In 1996, Arbour was the chief prosecutor of war crimes for both the International Criminal Tribunal for Rwanda and the International Criminal Tribunal for the Former Yugoslavia in the Hague. This position, she said, lent her the authority to enact real change.

“I think, in retrospect, probably the work I did as prosecutor [for Rwanda and the former Yugoslavia] was the most significant I did, essentially because the situation was so new…” Arbour said in a phone interview.

Arbour said she was appointed the U.N.’s High Commissioner for Human Rights in 2004, following the death of her predecessor, Sergio Vieira de Mello, who was killed on a diplomatic mission to Baghdad in 2003 when his hotel was bombed.

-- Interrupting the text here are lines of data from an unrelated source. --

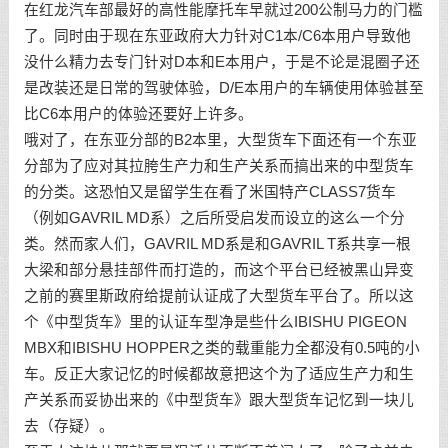
在红龙汽车部最好的高性能摩托车早就过200公制马力的门槛
了。同时由于现在东亚政府大力针对C1本/C6本用户导致他
没什么精力去专门针对D本和E本用户，于是不论是混圈子还
是改装还是日常的驾驶体验，D/E本用户的车辆使用体验甚至
比C6本用户的体验还要好上许多。
哦对了，在东亚分部的B2本里，大型货车下面还有一个东亚
分部为了应对其拉胯生产力和生产关系而搞出来的中型货车
的分类。这恐怕又是留学生在看了米国特产CLASS7货车
（例如GAVRIL MD系）之后所受启发而设立的这么一个分
类。然而家人们，GAVRIL MD系是和GAVRIL T系共享一根
大梁和部分悬挂部件而打造的，而这个平台已经被黑山异变
之前的赛里斯政府给提前认证成了大型货车平台了。所以这
个《中型货车》里的认证车型净是些什么IBISHU PIGEON
MBX和IBISHU HOPPER之类的载重能力全都没有0.5吨的小
车。反正大家记忆的时候都故意把这个为了适应生产力和生
产关系而妥协出来的《中型货车》跟大型货车记忆到一块儿
去（存疑）。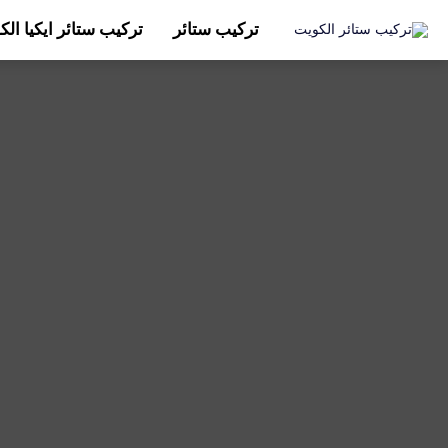
تركيب ستائر
تركيب ستائر ايكيا ال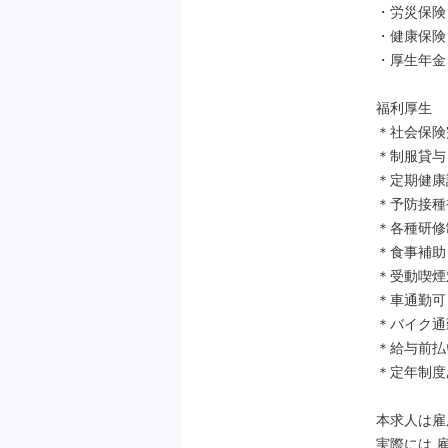
・労災保険

・健康保険

・厚生年金

福利厚生

＊社会保険
＊制服貸与

＊定期健康
＊予防接種
＊各種研修
＊食事補助

＊受動喫煙
＊車通勤可

＊バイク通
＊給与前払
＊定年制度
本求人は雇
実際には 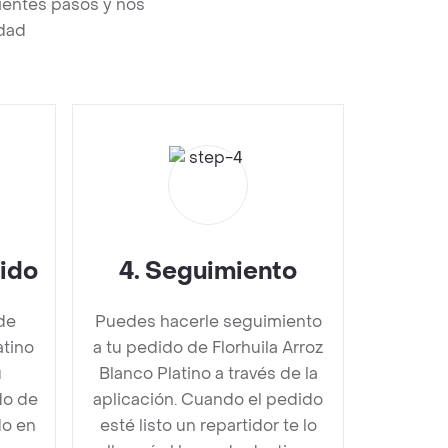
uientes pasos y nos
edad
dido
4
.
Seguimiento
de
Puedes hacerle seguimiento
atino
a tu pedido de Florhuila Arroz
u
Blanco Platino a través de la
do de
aplicación. Cuando el pedido
do en
esté listo un repartidor te lo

Arbour stepped down from her U.N. position in June 2008.

Despite her departure, Arbour said, she will not stop her fight for human rights.

“I will start in July as the president and chief executive officer of the International Crisis Group, which is headquartered in Brussels,” Arbour said.

She decided to accept the position with the ICG, Arbour said, because it does not fall subject to the many bureaucratic restraints that officials with the UN must to adhere to.

Arbour said she hopes students who attend her lecture will realize that there are many serious international conflicts occurring around the world on a consistent basis.

“There is a lot of political instability around the world,” Arbour said, “[In the] Middle East, Afghanistan, Pakistan, also Israeli-Arab confrontation. These are the big ones, but there are lots of concerns about South Sudan, Darfur and the Democratic Republic of Congo.”

These conflicts, she said, need the attention and help of the rest of the world.

“These international issues sometimes are seen as very far way and one cannot be involved in every single one of them, but I think it’s important to understand what is happening and support … you know, the right people,” Arbour said. “Support the civil organizations … that are more directly engaged in the broader world, the advancement of peace and so on. If I can get that message across, then I will feel pretty good.”